*** Block opens ***
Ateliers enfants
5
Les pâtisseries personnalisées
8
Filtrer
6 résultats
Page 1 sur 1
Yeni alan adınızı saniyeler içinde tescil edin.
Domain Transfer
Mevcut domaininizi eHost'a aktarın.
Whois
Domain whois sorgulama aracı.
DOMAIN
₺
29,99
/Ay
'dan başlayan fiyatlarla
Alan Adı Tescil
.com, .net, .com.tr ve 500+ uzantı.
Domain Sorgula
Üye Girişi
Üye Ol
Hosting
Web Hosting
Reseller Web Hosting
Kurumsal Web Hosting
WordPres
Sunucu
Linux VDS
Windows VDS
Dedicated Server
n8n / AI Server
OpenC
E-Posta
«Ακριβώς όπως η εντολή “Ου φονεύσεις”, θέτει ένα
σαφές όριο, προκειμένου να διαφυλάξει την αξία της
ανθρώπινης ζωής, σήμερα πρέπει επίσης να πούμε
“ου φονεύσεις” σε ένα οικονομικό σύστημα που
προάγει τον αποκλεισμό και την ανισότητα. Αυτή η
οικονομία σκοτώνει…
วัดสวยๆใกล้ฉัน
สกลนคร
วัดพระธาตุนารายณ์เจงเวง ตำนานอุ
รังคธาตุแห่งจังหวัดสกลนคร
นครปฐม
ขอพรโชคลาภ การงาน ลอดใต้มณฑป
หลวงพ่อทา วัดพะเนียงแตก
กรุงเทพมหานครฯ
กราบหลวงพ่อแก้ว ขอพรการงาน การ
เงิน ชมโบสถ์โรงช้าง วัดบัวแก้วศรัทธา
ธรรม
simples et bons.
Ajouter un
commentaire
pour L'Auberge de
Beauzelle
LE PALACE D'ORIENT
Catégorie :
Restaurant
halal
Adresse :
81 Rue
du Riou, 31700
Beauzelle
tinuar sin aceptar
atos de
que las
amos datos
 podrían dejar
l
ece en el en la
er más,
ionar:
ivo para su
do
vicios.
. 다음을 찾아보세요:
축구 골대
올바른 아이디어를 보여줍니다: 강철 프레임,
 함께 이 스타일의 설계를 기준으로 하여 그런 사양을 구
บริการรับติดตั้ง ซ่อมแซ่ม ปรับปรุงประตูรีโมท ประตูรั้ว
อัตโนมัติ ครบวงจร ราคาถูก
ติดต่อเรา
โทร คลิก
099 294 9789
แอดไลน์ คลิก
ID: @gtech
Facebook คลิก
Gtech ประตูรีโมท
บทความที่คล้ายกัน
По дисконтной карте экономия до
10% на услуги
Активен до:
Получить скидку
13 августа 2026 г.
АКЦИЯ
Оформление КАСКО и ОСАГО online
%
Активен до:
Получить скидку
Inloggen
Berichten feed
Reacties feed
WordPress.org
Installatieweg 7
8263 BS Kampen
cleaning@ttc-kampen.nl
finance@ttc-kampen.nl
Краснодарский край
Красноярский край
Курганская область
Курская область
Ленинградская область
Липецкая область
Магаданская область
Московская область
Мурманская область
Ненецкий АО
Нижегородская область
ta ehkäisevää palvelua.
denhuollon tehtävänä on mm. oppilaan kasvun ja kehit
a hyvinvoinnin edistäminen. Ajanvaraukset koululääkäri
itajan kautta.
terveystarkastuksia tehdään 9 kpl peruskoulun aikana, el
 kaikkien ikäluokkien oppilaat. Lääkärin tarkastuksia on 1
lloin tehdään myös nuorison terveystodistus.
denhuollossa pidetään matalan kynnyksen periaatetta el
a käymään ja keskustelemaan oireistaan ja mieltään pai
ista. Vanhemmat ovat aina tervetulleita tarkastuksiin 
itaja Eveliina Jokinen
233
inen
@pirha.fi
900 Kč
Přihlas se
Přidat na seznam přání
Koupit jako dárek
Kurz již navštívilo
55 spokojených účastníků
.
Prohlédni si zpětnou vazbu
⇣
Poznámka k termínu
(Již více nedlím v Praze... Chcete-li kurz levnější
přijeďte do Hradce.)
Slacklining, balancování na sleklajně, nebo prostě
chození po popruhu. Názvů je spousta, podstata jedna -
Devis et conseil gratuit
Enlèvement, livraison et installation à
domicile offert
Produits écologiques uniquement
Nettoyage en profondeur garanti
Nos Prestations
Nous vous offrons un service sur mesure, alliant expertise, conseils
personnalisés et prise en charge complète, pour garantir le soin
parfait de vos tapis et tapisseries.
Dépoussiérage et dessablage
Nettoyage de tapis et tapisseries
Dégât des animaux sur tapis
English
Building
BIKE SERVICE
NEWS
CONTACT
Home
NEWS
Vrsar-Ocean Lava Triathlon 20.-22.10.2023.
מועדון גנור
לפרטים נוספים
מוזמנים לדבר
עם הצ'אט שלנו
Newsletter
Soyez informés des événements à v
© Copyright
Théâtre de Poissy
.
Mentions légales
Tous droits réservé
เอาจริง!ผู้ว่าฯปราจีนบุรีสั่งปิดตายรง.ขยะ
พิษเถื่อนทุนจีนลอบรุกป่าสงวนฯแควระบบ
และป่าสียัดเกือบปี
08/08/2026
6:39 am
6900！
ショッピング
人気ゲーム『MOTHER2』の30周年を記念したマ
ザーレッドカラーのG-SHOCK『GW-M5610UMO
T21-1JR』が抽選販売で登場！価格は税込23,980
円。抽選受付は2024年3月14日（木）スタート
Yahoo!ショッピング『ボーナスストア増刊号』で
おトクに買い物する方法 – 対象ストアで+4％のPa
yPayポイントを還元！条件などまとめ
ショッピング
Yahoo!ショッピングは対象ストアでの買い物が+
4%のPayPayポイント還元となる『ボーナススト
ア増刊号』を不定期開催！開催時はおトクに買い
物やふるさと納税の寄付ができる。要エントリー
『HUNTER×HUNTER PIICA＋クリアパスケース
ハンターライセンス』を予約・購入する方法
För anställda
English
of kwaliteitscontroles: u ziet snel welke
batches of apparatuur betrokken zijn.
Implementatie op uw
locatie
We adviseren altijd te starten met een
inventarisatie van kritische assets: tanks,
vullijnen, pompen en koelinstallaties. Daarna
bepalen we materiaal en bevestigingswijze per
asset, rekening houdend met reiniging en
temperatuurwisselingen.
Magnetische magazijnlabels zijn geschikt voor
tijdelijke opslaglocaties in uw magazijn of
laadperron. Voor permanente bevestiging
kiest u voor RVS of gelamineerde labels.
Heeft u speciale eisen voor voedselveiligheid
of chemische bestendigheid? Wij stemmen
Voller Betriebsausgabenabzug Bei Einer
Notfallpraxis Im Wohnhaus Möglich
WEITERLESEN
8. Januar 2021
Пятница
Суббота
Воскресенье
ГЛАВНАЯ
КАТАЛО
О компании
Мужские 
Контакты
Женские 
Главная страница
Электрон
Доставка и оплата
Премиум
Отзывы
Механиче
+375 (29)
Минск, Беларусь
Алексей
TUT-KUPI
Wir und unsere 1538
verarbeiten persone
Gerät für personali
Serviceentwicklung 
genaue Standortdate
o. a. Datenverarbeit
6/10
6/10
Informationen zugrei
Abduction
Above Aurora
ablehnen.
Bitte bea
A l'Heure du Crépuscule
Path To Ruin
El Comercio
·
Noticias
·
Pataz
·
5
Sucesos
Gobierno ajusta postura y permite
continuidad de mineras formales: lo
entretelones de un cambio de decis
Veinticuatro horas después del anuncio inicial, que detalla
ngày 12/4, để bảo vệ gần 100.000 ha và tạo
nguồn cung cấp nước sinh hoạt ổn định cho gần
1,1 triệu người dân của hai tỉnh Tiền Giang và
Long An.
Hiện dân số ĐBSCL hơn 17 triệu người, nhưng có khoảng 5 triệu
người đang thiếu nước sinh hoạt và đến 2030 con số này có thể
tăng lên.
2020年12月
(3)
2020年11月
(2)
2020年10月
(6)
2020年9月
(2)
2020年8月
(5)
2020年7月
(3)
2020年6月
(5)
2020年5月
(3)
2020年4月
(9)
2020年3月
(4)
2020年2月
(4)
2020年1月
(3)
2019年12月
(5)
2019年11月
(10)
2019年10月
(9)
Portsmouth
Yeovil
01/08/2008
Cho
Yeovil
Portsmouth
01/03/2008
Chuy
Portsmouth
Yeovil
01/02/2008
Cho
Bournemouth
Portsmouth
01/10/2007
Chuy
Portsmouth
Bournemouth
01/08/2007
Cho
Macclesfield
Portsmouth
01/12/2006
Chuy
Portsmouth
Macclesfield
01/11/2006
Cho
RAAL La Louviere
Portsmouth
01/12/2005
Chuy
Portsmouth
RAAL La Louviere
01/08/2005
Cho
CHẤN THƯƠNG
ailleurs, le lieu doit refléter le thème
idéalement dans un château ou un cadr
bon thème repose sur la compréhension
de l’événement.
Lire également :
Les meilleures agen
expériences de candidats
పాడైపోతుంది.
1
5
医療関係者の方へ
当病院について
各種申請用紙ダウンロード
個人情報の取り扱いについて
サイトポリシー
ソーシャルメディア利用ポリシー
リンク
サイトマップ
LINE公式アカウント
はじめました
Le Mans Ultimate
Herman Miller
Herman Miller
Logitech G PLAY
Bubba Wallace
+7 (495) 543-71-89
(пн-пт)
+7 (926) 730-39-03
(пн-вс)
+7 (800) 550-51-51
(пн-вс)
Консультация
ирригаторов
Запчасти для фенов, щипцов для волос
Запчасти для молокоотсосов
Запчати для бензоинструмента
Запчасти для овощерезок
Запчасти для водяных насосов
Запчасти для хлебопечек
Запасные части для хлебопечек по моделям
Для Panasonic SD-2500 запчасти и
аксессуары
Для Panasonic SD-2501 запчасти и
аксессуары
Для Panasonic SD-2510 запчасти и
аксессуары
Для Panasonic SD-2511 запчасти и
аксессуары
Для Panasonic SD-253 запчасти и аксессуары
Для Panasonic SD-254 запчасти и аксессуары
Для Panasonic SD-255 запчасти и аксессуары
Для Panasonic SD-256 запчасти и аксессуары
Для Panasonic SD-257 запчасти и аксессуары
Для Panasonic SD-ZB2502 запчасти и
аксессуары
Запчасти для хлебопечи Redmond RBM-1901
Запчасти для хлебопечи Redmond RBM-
*** Block closes ***
WORK REQUEST
Across the entries above, how many lines contain "область"? Provide only the count.

WRITTEN RESPONSE
8